Slaughtered

by UNDERESTIMATED   Jun 20, 2008


I cannot hold my breathe and longer,
the headaches they cause are increasing.
I have been locked up for to many years,
and the walls of my room I cannot control anymore.
My heart cannot feel my body cannot take the pain, the blood flows with guilt and the desperation of anything else.
Thrust your light and happiness upon me,
allow me to feel the life that you all take for granted.
How can I embrace the things and people I have around me,
when these are fake and only an illusion.
I need a knife or needle to inject into my skin that will relieve me of the self doubt that these demons of existence have slaughtered me with.

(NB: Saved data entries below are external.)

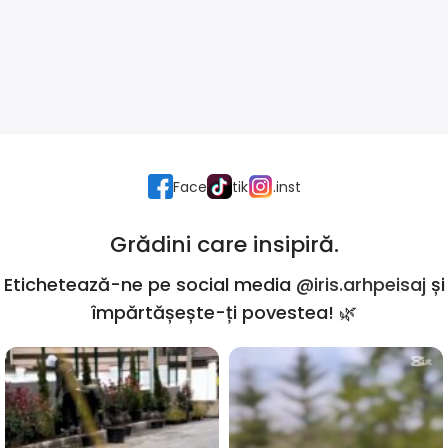
Face
tik
.inst
Grădini care insipiră.
Etichetează-ne pe social media
@iris.arhpeisaj
și
împărtășește-ți povestea! 🌿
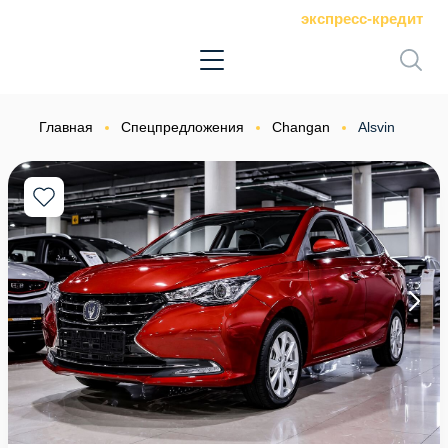
экспресс-кредит
Главная
Спецпредложения
Changan
Alsvin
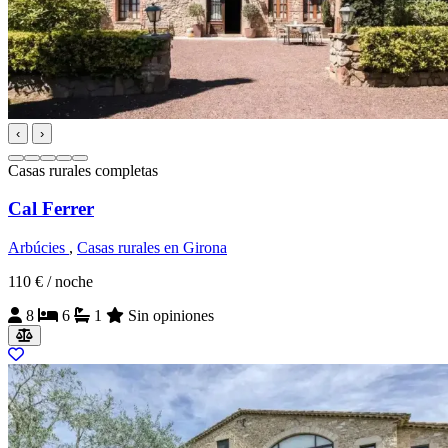
‹
›
Casas rurales completas
Cal Ferrer
Arbúcies
,
Casas rurales en Girona
110 €
/ noche
8
6
1
Sin opiniones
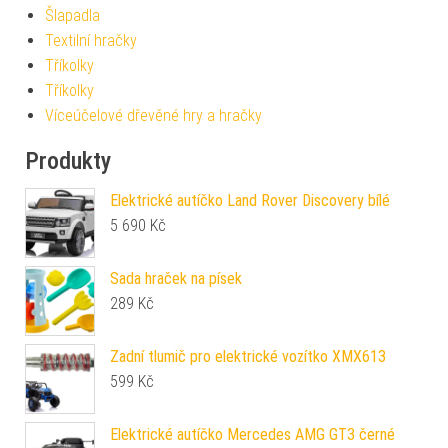
Šlapadla
Textilní hračky
Tříkolky
Tříkolky
Víceúčelové dřevěné hry a hračky
Produkty
Elektrické autíčko Land Rover Discovery bílé
5 690
Kč
Sada hraček na písek
289
Kč
Zadní tlumič pro elektrické vozítko XMX613
599
Kč
Elektrické autíčko Mercedes AMG GT3 černé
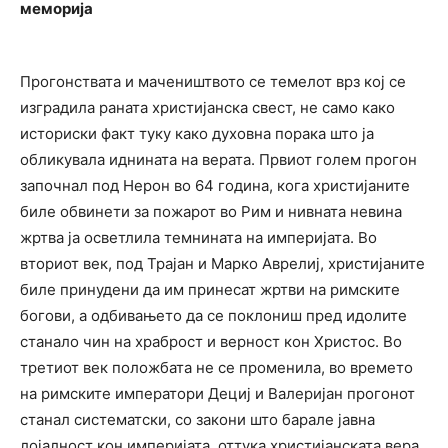
меморија
Прогонствата и мачеништвото се темелот врз кој се
изградила раната христијанска свест, не само како
историски факт туку како духовна порака што ја
обликувала иднината на верата. Првиот голем прогон
започнал под Нерон во 64 година, кога христијаните
биле обвинети за пожарот во Рим и нивната невина
жртва ја осветлила темнината на империјата. Во
вториот век, под Трајан и Марко Аврелиј, христијаните
биле принудени да им принесат жртви на римските
богови, а одбивањето да се поклониш пред идолите
станало чин на храброст и верност кон Христос. Во
третиот век положбата не се променила, во времето
на римските императори Дециј и Валеријан прогонот
станал систематски, со закони што барале јавна
лојалност кон империјата, оттука христијанската вера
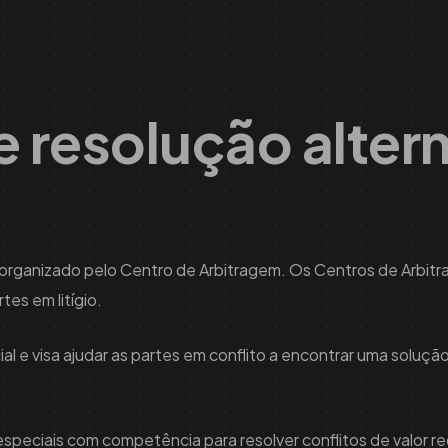
 resolução alter
tral organizado pelo Centro de Arbitragem. Os Centros de Arbit
tes em litígio.
ial e visa ajudar as partes em conflito a encontrar uma soluçã
is especiais com competência para resolver conflitos de valor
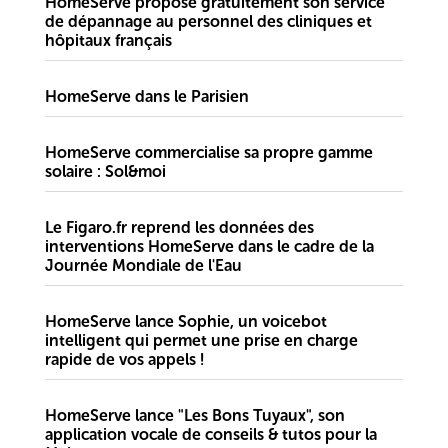
HomeServe propose gratuitement son service
de dépannage au personnel des cliniques et
hôpitaux français
HomeServe dans le Parisien
HomeServe commercialise sa propre gamme
solaire : Sol&moi
Le Figaro.fr reprend les données des
interventions HomeServe dans le cadre de la
Journée Mondiale de l'Eau
HomeServe lance Sophie, un voicebot
intelligent qui permet une prise en charge
rapide de vos appels !
HomeServe lance "Les Bons Tuyaux", son
application vocale de conseils & tutos pour la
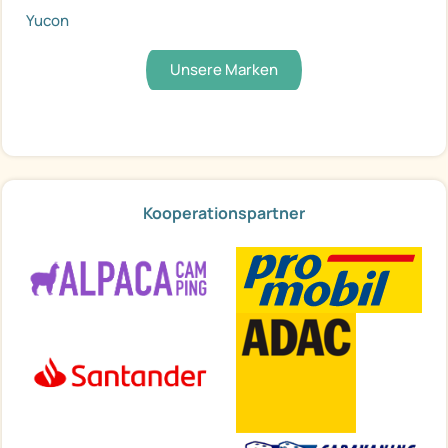
Yucon
Unsere Marken
Kooperationspartner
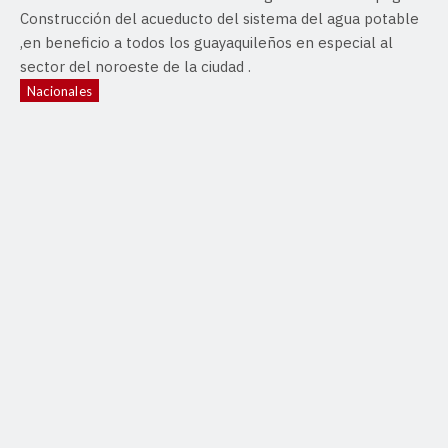
Construcción del acueducto del sistema del agua potable
,en beneficio a todos los guayaquileños en especial al
sector del noroeste de la ciudad .
Nacionales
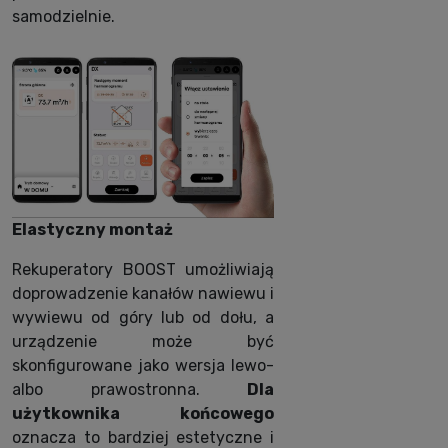
samodzielnie.
Elastyczny montaż
Rekuperatory BOOST umożliwiają
doprowadzenie kanałów nawiewu i
wywiewu od góry lub od dołu, a
urządzenie może być
skonfigurowane jako wersja lewo-
albo prawostronna.
Dla
użytkownika końcowego
oznacza to bardziej estetyczne i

I long for the second I can touch that one who brings me everything, the one who has nothing yet smiles so much.
I cannot stand there and fight off these bullets filled with hate and cruelty,
I cannot accept sitting in a room with knives being constantly stabbed in my back.
To indulge in the glitter that lives within us that no one sees I cannot find,
To see loved up teens is an eye opener but I will never feel it.
Do not tell me I cannot jump off a cliff, or drink the glass of lust, love, pure tears and sweet kisses.
Unwind me, try to calculate the things I want with the things I cannot stand.
I am over it now so goodnight and sweet dreams my fears.